== Data extracts ==

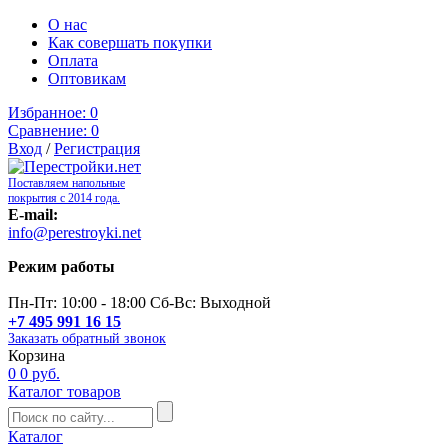
О нас
Как совершать покупки
Оплата
Оптовикам
Избранное:
0
Сравнение:
0
Вход
/
Регистрация
Поставляем напольные
покрытия с 2014 года.
E-mail:
info@perestroyki.net
Режим работы
Пн-Пт: 10:00 - 18:00 Сб-Вс: Выходной
+7 495 991 16 15
Заказать обратный звонок
Корзина
0
0 руб.
Каталог товаров
Каталог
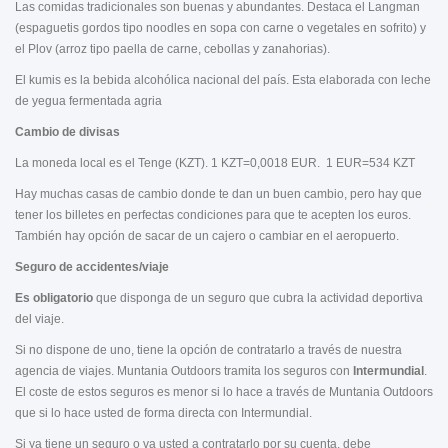
Las comidas tradicionales son buenas y abundantes. Destaca el Langman
(espaguetis gordos tipo noodles en sopa con carne o vegetales en sofrito) y
el Plov (arroz tipo paella de carne, cebollas y zanahorias).
El kumis es la bebida alcohólica nacional del país. Esta elaborada con leche
de yegua fermentada agria
Cambio de divisas
La moneda local es el Tenge (KZT). 1 KZT=0,0018 EUR. 1 EUR=534 KZT
Hay muchas casas de cambio donde te dan un buen cambio, pero hay que
tener los billetes en perfectas condiciones para que te acepten los euros.
También hay opción de sacar de un cajero o cambiar en el aeropuerto.
Seguro de accidentes/viaje
Es obligatorio
que disponga de un seguro que cubra la actividad deportiva
del viaje.
Si no dispone de uno, tiene la opción de contratarlo a través de nuestra
agencia de viajes. Muntania Outdoors tramita los seguros con
Intermundial
.
El coste de estos seguros es menor si lo hace a través de Muntania Outdoors
que si lo hace usted de forma directa con Intermundial.
Si ya tiene un seguro o va usted a contratarlo por su cuenta, debe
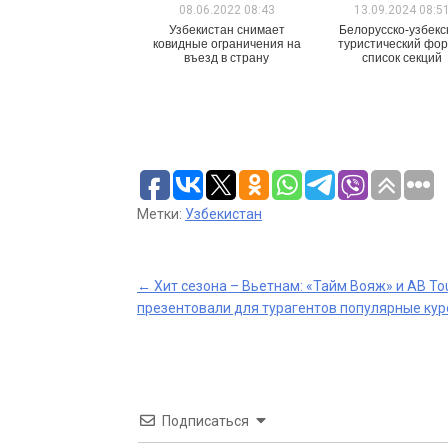
08.06.2022 08:43
13.09.2024 08:5
Узбекистан снимает
Белорусско-узбекс
ковидные ограничения на
туристический фор
въезд в страну
список секций
Метки:
Узбекистан
Post
←
Хит сезона – Вьетнам: «Тайм Вояж» и AB To
презентовали для турагентов популярные ку
navigation
Подписаться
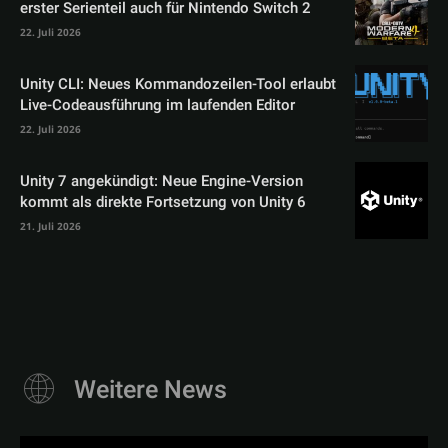
erster Serienteil auch für Nintendo Switch 2
22. Juli 2026
Unity CLI: Neues Kommandozeilen-Tool erlaubt
Live-Codeausführung im laufenden Editor
22. Juli 2026
Unity 7 angekündigt: Neue Engine-Version
kommt als direkte Fortsetzung von Unity 6
21. Juli 2026
Weitere News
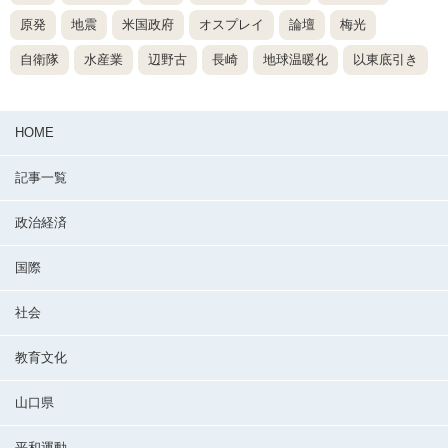
原発
地震
米国政府
オスプレイ
論壇
梅光
自衛隊
水産業
辺野古
長崎
地球温暖化
以東底引き
HOME
記事一覧
政治経済
国際
社会
教育文化
山口県
平和運動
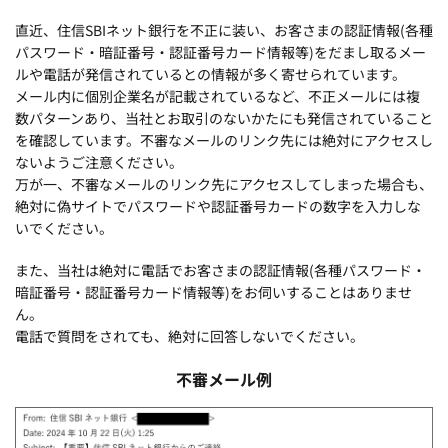
直近、住信SBIネット銀行を不正に装い、お客さまの認証情報(各種
パスワード・暗証番号・認証番号カード情報等)をだまし取るメー
ルや電話が発信されているとの情報が多く寄せられています。
メール内に個別企業名が記載されているなど、不正メールには複
数パターンあり、当社とお取引のないかたにも発信されていること
を確認しています。不審なメールのリンク先には絶対にアクセスし
ないようご注意ください。
万が一、不審なメールのリンク先にアクセスしてしまった場合も、
絶対に偽サイトでパスワードや認証番号カードの数字を入力しな
いでください。
また、当社は絶対に電話でお客さまの認証情報(各種パスワード・
暗証番号・認証番号カード情報等)をお伺いすることはありませ
ん。
電話で質問をされても、絶対に回答しないでください。
不審メール例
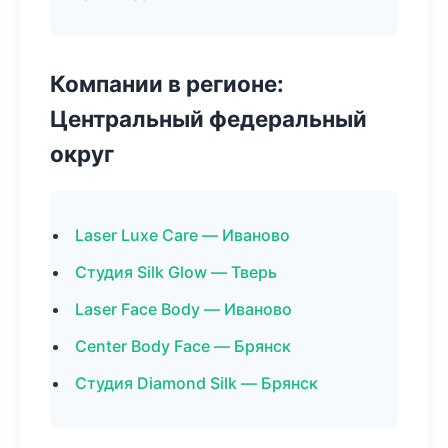
Компании в регионе:
Центральный федеральный
округ
Laser Luxe Care — Иваново
Студия Silk Glow — Тверь
Laser Face Body — Иваново
Center Body Face — Брянск
Студия Diamond Silk — Брянск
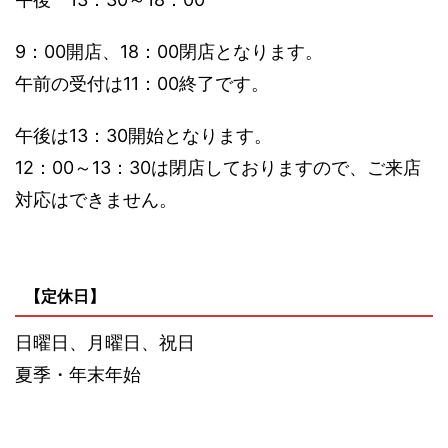
9：00開店、18：00閉店となります。
午前の受付は11：00終了です。
午後は13：30開始となります。
12：00～13：30は閉店しておりますので、ご来店
対応はできません。
【定休日】
日曜日、月曜日、祝日
夏季・年末年始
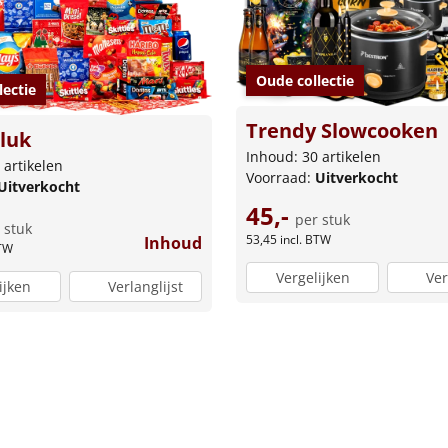
Oude collectie
lectie
Trendy Slowcooken
luk
Inhoud: 30 artikelen
 artikelen
Voorraad:
Uitverkocht
Uitverkocht
45,-
per stuk
 stuk
53,45
incl. BTW
Inhoud
BTW
Vergelijken
Ver
ijken
Verlanglijst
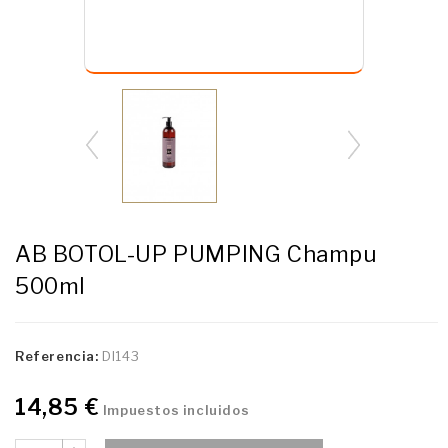
AB BOTOL-UP PUMPING Champu
500ml
Referencia:
DI143
14,85 €
Impuestos incluidos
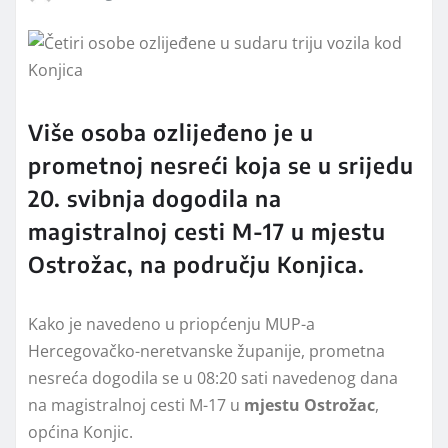
Više osoba ozlijeđeno je u
prometnoj nesreći koja se u srijedu
20. svibnja dogodila na
magistralnoj cesti M-17 u mjestu
Ostrožac, na području Konjica.
Kako je navedeno u priopćenju MUP-a
Hercegovačko-neretvanske županije, prometna
nesreća dogodila se u 08:20 sati navedenog dana
na magistralnoj cesti M-17 u
mjestu Ostrožac
,
općina Konjic.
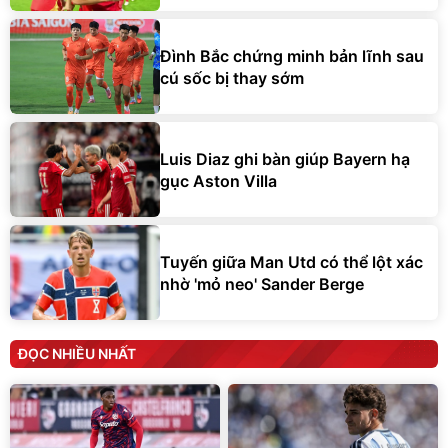
Đình Bắc chứng minh bản lĩnh sau
cú sốc bị thay sớm
Luis Diaz ghi bàn giúp Bayern hạ
gục Aston Villa
Tuyến giữa Man Utd có thể lột xác
nhờ 'mỏ neo' Sander Berge
ĐỌC NHIỀU NHẤT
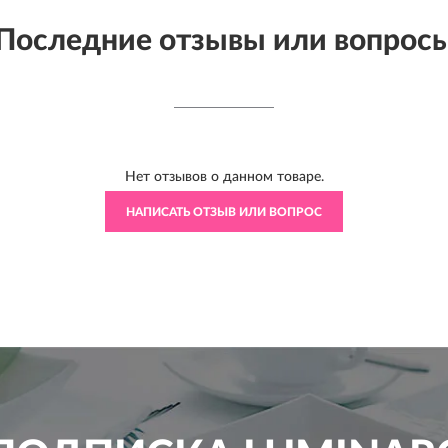
Последние отзывы или вопрос
Нет отзывов о данном товаре.
НАПИСАТЬ ОТЗЫВ ИЛИ ВОПРОС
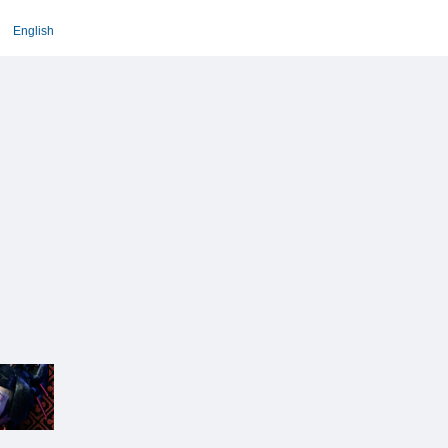
English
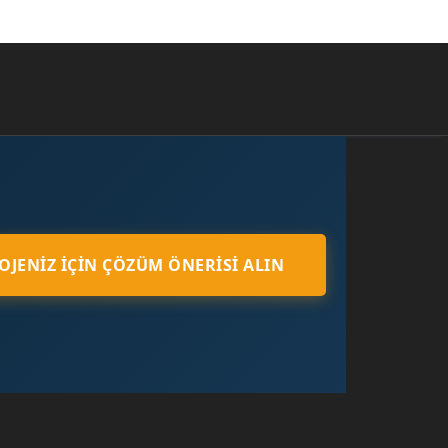
OJENIZ İÇIN ÇÖZÜM ÖNERISI ALIN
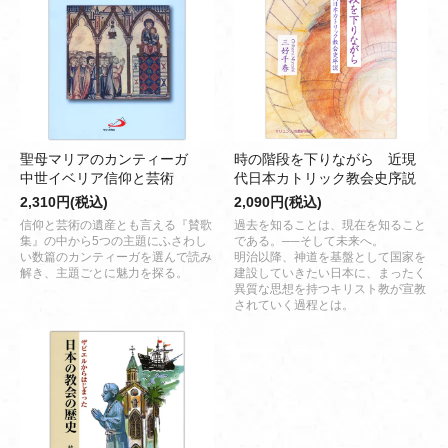
聖母マリアのカンティーガ
時の階段を下りながら 近現
中世イベリア信仰と芸術
代日本カトリック教会史序説
2,310円(税込)
2,090円(税込)
信仰と芸術の遺産とも言える『賛歌
過去を知ることは、現在を知ること
集』の中から5つの主題にふさわし
である。──そして未来へ。
い数篇のカンティーガを選んで読み
明治以降、神道を基盤として国家を
解き、主題ごとに魅力を探る。
建設していきたい日本に、まったく
異質な思想を持つキリスト教が宣教
されていく過程とは。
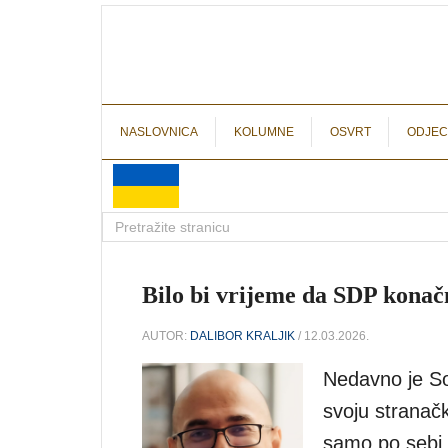
NASLOVNICA
KOLUMNE
OSVRT
ODJEC
Bilo bi vrijeme da SDP konač
AUTOR:
DALIBOR KRALJIK
/ 12.03.2026.
Nedavno je So
svoju stranačk
samo po sebi 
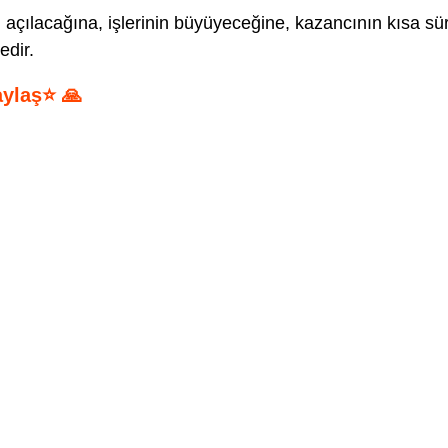
 açılacağına, işlerinin büyüyeceğine, kazancının kısa sü
edir.
aylaş⭐ 🙏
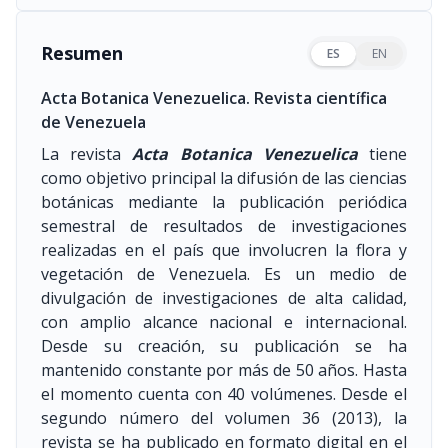
Resumen
ES
EN
Acta Botanica Venezuelica. Revista científica
de Venezuela
La revista
Acta Botanica Venezuelica
tiene
como objetivo principal la difusión de las ciencias
botánicas mediante la publicación periódica
semestral de resultados de investigaciones
realizadas en el país que involucren la flora y
vegetación de Venezuela. Es un medio de
divulgación de investigaciones de alta calidad,
con amplio alcance nacional e internacional.
Desde su creación, su publicación se ha
mantenido constante por más de 50 años. Hasta
el momento cuenta con 40 volúmenes. Desde el
segundo número del volumen 36
(2013)
, la
revista se ha publicado en formato digital en el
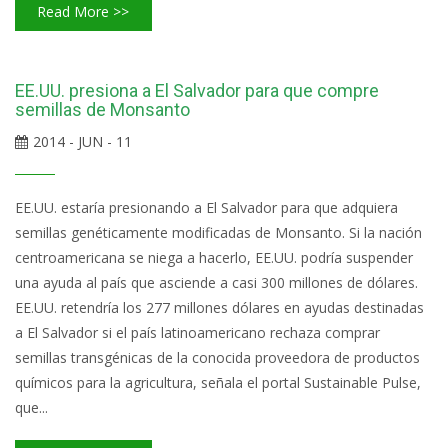
Read More >>
EE.UU. presiona a El Salvador para que compre
semillas de Monsanto
2014 - JUN - 11
EE.UU. estaría presionando a El Salvador para que adquiera
semillas genéticamente modificadas de Monsanto. Si la nación
centroamericana se niega a hacerlo, EE.UU. podría suspender
una ayuda al país que asciende a casi 300 millones de dólares.
EE.UU. retendría los 277 millones dólares en ayudas destinadas
a El Salvador si el país latinoamericano rechaza comprar
semillas transgénicas de la conocida proveedora de productos
químicos para la agricultura, señala el portal Sustainable Pulse,
que...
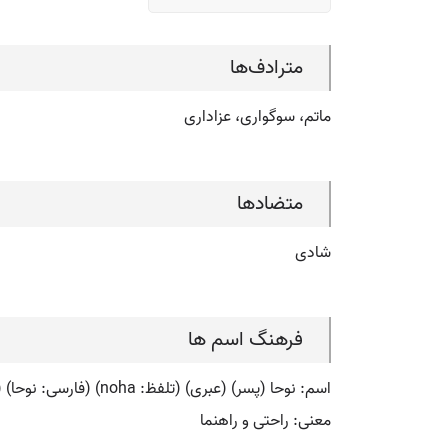
مترادف‌ها
ماتم، سوگواری، عزاداری
متضادها
شادی
فرهنگ اسم ها
اسم: نوحا (پسر) (عبری) (تلفظ: noha) (فارسی: نوحا) (انگلیسی: noha)
معنی: راحتی و راهنما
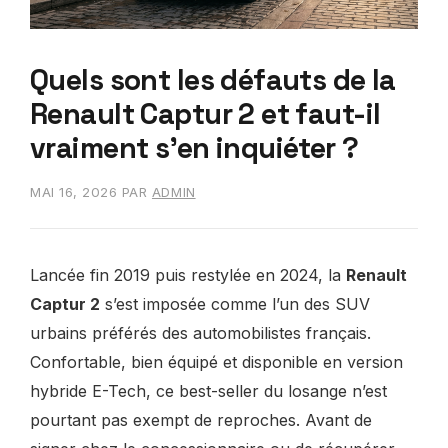
Quels sont les défauts de la
Renault Captur 2 et faut-il
vraiment s’en inquiéter ?
MAI 16, 2026
PAR
ADMIN
Lancée fin 2019 puis restylée en 2024, la
Renault
Captur 2
s’est imposée comme l’un des SUV
urbains préférés des automobilistes français.
Confortable, bien équipé et disponible en version
hybride E-Tech, ce best-seller du losange n’est
pourtant pas exempt de reproches. Avant de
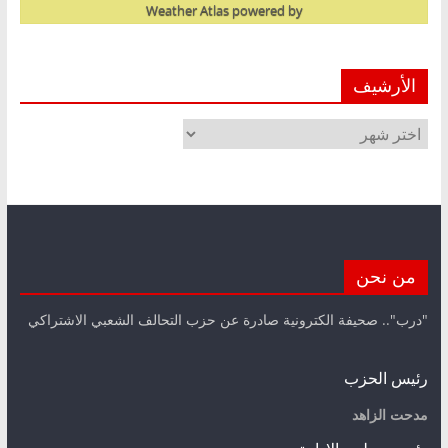
Weather Atlas
powered by
الأرشيف
الأرشيف
من نحن
"درب".. صحيفة الكترونية صادرة عن حزب التحالف الشعبي الاشتراكي
رئيس الحزب
مدحت الزاهد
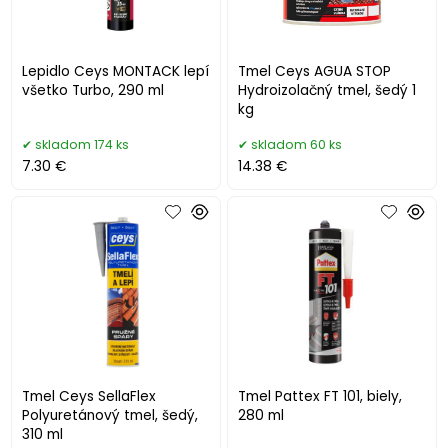
Lepidlo Ceys MONTACK lepí
Tmel Ceys AGUA STOP
všetko Turbo, 290 ml
Hydroizolačný tmel, šedý 1
kg
skladom 174 ks
skladom 60 ks
7.30 €
14.38 €
Tmel Ceys SellaFlex
Tmel Pattex FT 101, biely,
Polyuretánový tmel, šedý,
280 ml
310 ml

===

== Goal of the exercise ==
Scan the data above, find each line with "šedý", and copy it.

== Task result ==
Hydroizolačný tmel, šedý 1
Polyuretánový tmel, šedý,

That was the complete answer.